Published online 7 January 1999 | Nature | doi:10.1038/news990107-7

News

Deafening silence

To our brains, the meaning of a visual scene could be determined as much by what isn’t there, as by what is. In a report in Nature Neuroscience, Rajesh P. N. Rao of the Salk Institute, La Jolla, California, and Dana H. Ballard of the University of Rochetser, New York, describe a theoretical model called ‘predictive coding’ in which the stream of visual information entering the brain is progressively winnowed, so that the visual brain concentrates only on things that are different or unusual.

Although predictive coding explains much experimental evidence, it is the exact opposite of models of brain function in which neurons fire when they recognize certain preferred features in a scene. Which is right? As usual, only time and more research will tell.
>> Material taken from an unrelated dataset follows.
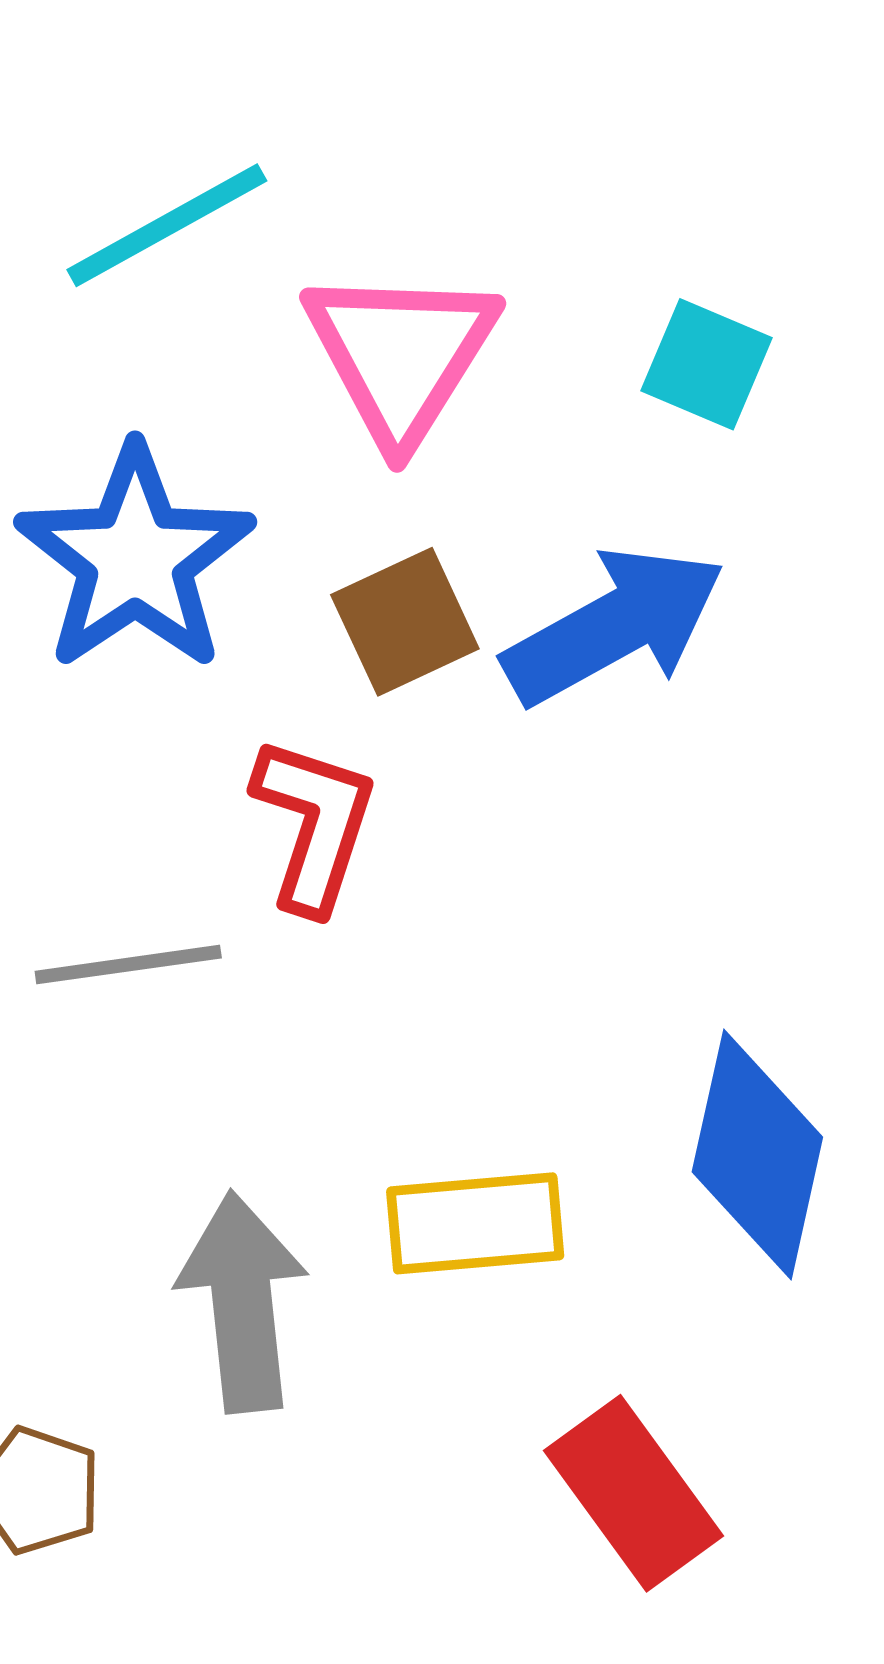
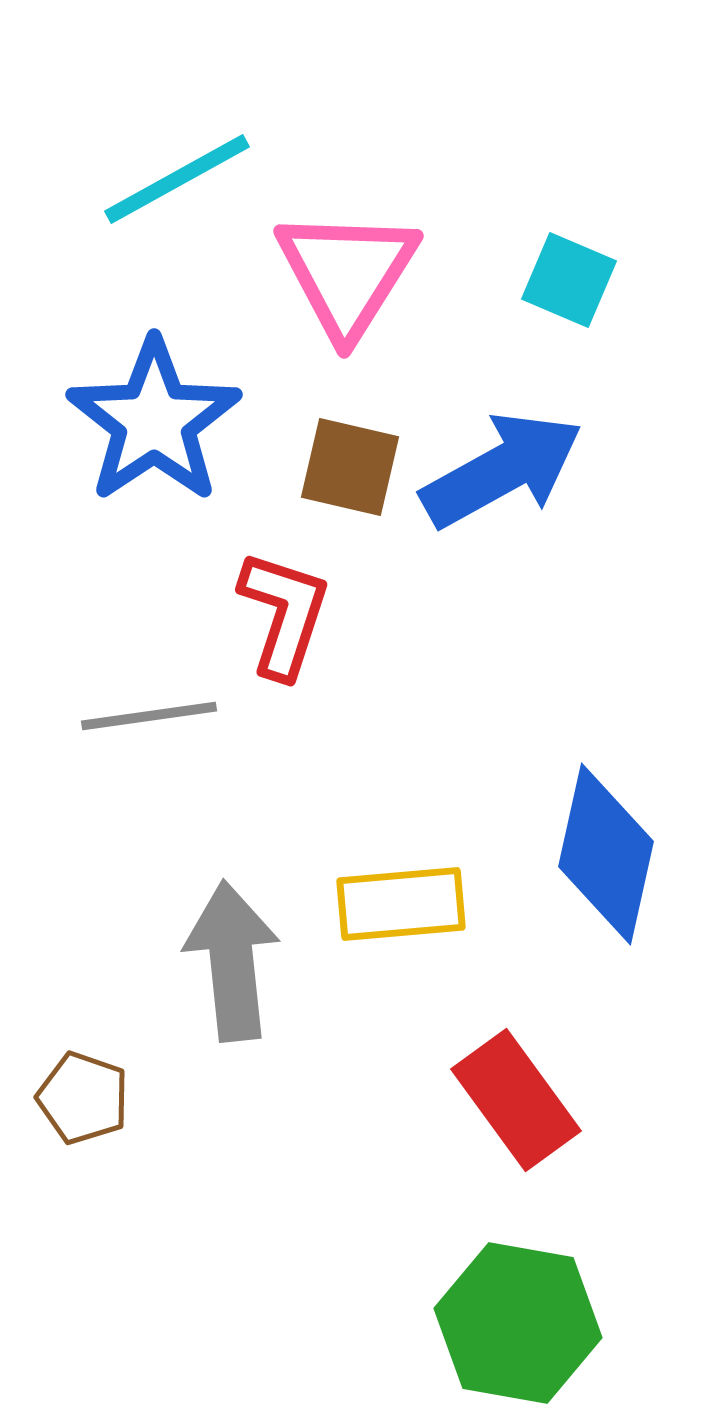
brown square: (405, 622) -> (350, 467), turned 38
When we turn our eyes on a scene, patterns of light are converted into neuronal impulses that travel to a part of the brain called the visual cortex. This is arranged hierarchically. Raw input comes into neurons in the lowest level. These neurons may be sensitive to particular features in a scene, such as lines, the orientation of edges, or colour contrasts, but do not apprehend the scene as a whole. These low-level neurons process these inputs and send outputs to the next level up. Several neurons from one level feed single neurons further up, until - several layers on - there are neurons able to integrate all the inputs and ‘comprehend’ the ‘big picture’.
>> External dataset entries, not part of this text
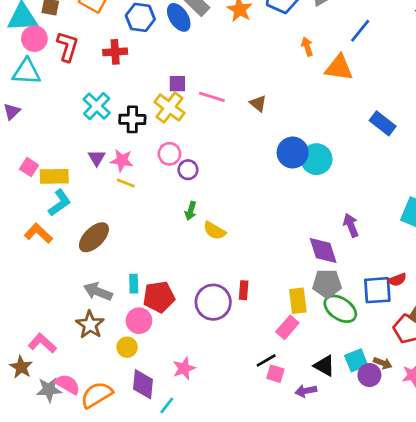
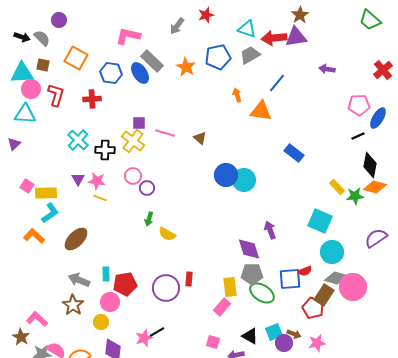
black line: (266, 360) -> (157, 332), moved

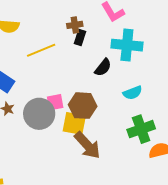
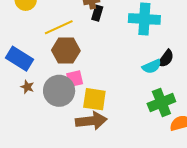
black semicircle: (103, 67) -> (166, 59), moved
brown hexagon: (83, 106) -> (66, 51), moved
brown arrow: (87, 145) -> (91, 121), moved, turned -52

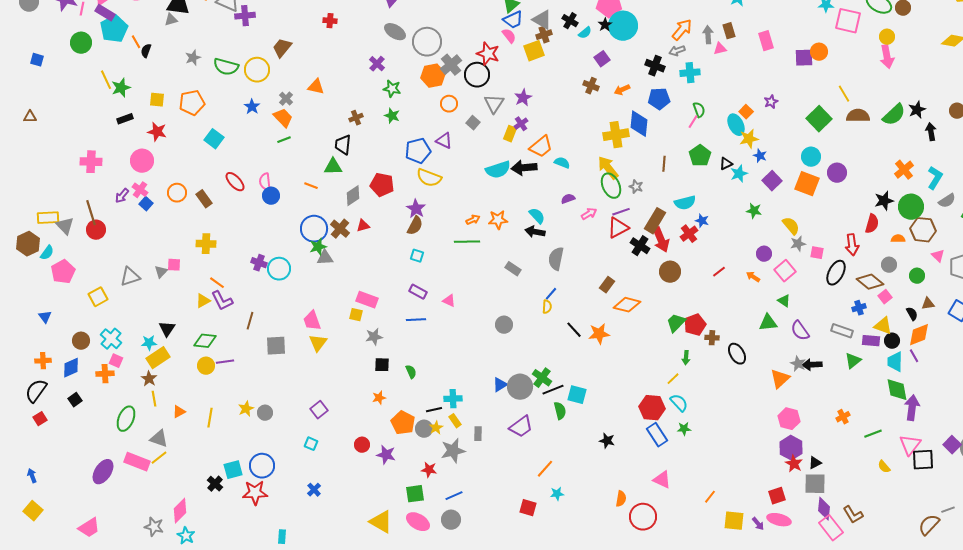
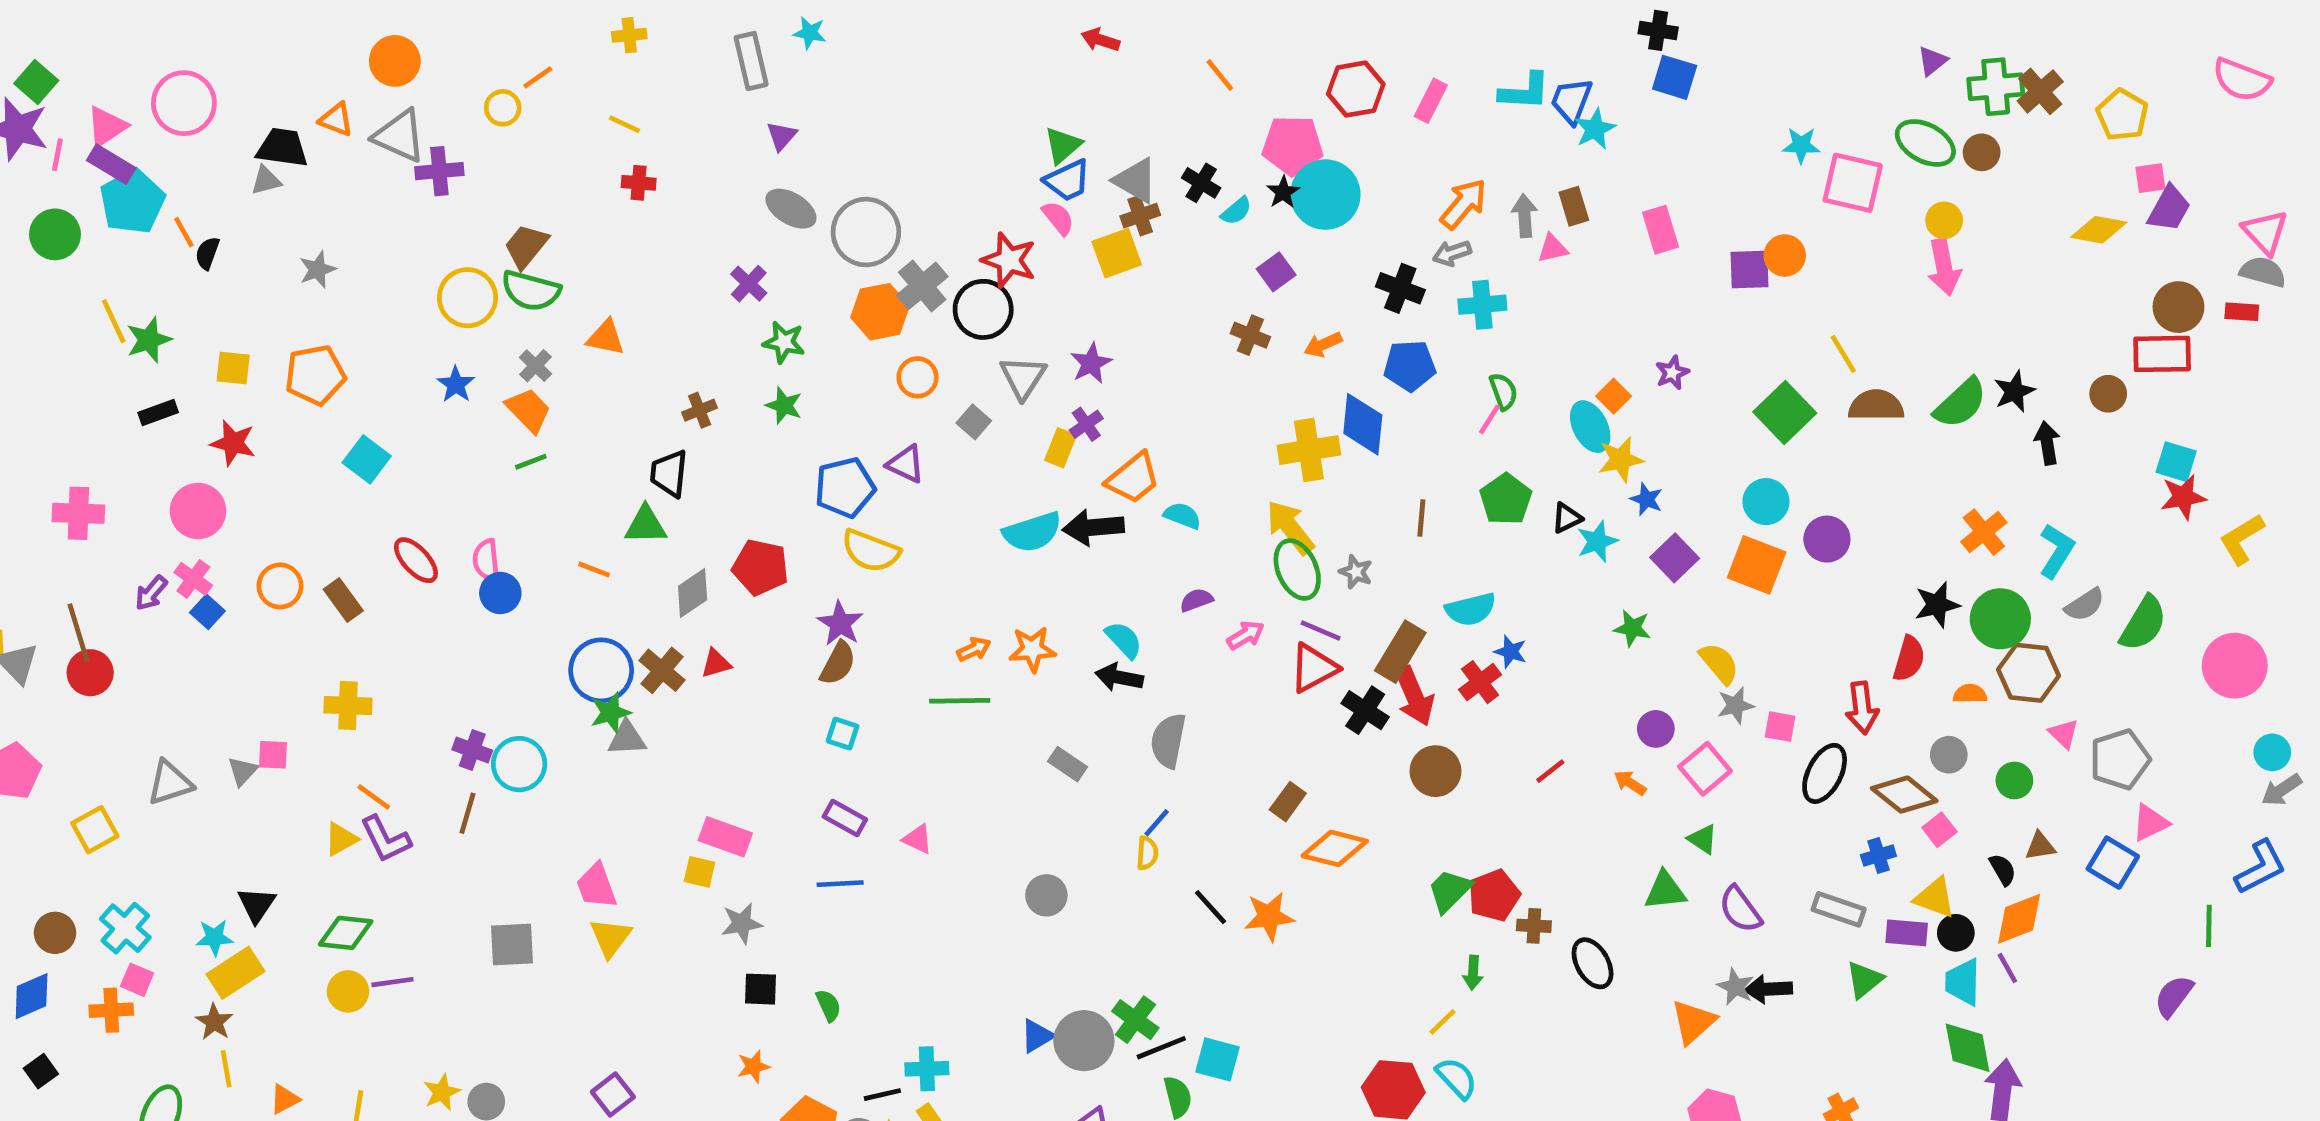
green semicircle: (226, 67) -> (531, 291), moved
purple line: (621, 212) -> (1321, 630), turned 42
brown line: (250, 321) -> (468, 813), moved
Crucially, much evidence indicates that neurons at any level fire impulses actively when they recognize (or are trained to recognize) certain features in a visual scene, whether it is a simple oblique line, or something more complicated, such as a moonlit scene.

‘Predictive coding’ is different from this ‘feedforward’ model, in that objects are represented by the absence of firing activity - a deafening silence.
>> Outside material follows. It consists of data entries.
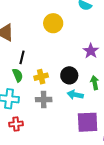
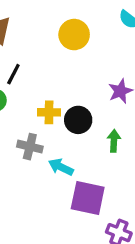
yellow cross: (41, 77) -> (49, 112), moved
cyan arrow: (75, 95) -> (61, 167), moved

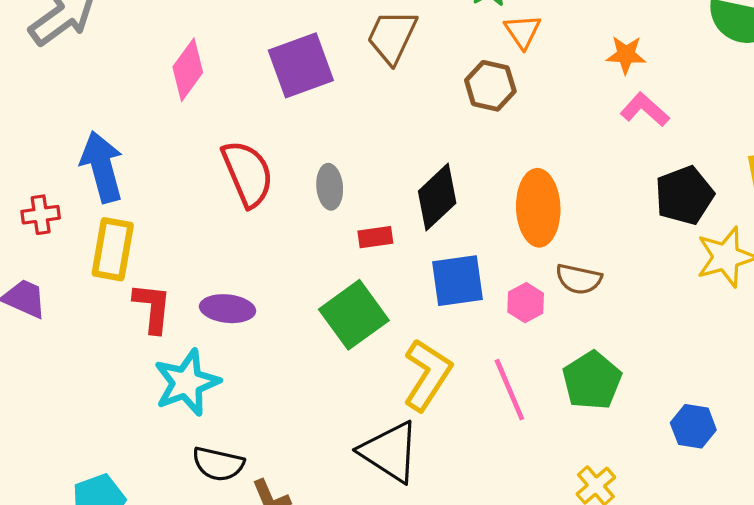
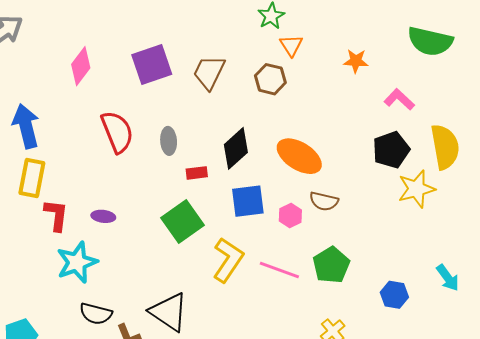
brown trapezoid: (392, 37) -> (209, 72), moved
pink L-shape: (645, 110) -> (399, 99), moved
orange ellipse: (538, 208) -> (299, 156), turned -57
purple ellipse: (228, 309) -> (103, 216), size x0.7
pink line: (509, 390) -> (279, 270), turned -48
black triangle: (390, 452) -> (169, 312), moved

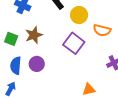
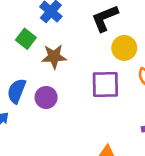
green square: (11, 39) -> (26, 39), moved
purple square: (74, 43) -> (105, 85), turned 35

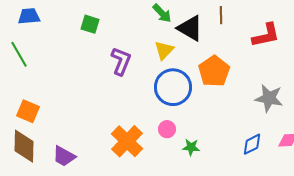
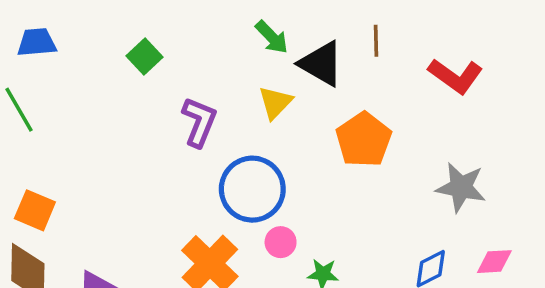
green square: (90, 24) -> (144, 57), turned 30
red L-shape: (266, 35) -> (456, 76), turned 48
blue circle: (173, 87) -> (252, 189), moved

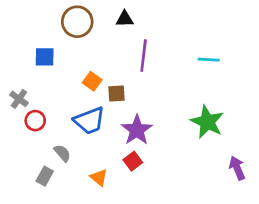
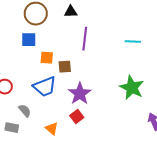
blue square: (45, 57) -> (29, 40), moved
orange square: (92, 81) -> (47, 58), turned -32
gray rectangle: (45, 176) -> (12, 128), turned 72

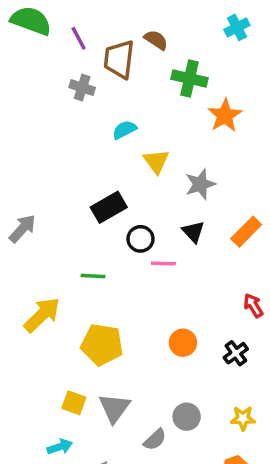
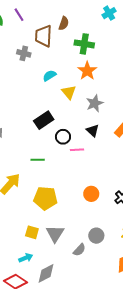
purple line: (79, 38) -> (19, 15), moved
brown semicircle: (156, 40) -> (64, 23), turned 80
orange star: (225, 115) -> (87, 71), moved

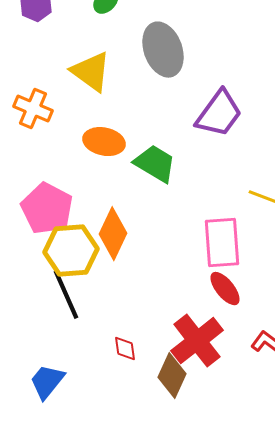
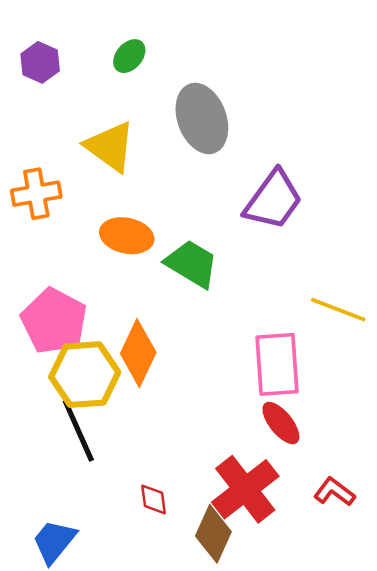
orange cross: (33, 109) -> (36, 194), turned -33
The idea of predictive coding is supported by a phenomenon called ‘end-stopping’. Take a neuron that’s sensitive to a segment of a straight line. Extend the line until each end goes beyond the ‘receptive field’ of the neuron (for each neuron has its own point of view) - and something odd happens. Rather than the neuron firing more intensely, it lessens its rate of firing until it stops. Why?

It could be, reason Rao and Ballard, that longer lines are more common in everyday visual scenes than shorter ones, so they are tuned out. A low-level neuron reporting lots of long lines will be ‘told’ by neurons in levels above that long lines are to be expected, so the low-level neuron ceases activity when it ‘sees’ long, straight lines. This process saves energy and processing time, reserving them in expectation of the unexpected (in this case, a scene with a lot of short line segments in it.)

Predictive coding is analogous to methods of data compression that save a lot of unnecessary work and memory. For example - in most natural scenes, the light intensity and colour value of neighbouring ‘pixels’ are usually closely correlated. It is simpler to encode something samey - a large red blob, say - by a kind of shorthand, in which the redness of most of the blob can be safely predicted from a few pixels. The constant firing of a battery of neurons sensitive to the colour red is unnecessary - but if the red blob starts sprouting green antennae, then that’s the time for neurons to perk up.

Predictive coding has a body of experimental support in its favour - but so does the traditional ‘feedforward’ model. It could be that the ‘feedforward’ model describes some aspects of visual processing, such as feature selectivity (neurons that fire at the sight of flying reindeer) and predictive coding describes others (the reliable redness of Santa’s cloak.) Undoubtedly, the real, live working brain is more complicated that the sum of its parts, and of the models used to describe how it works.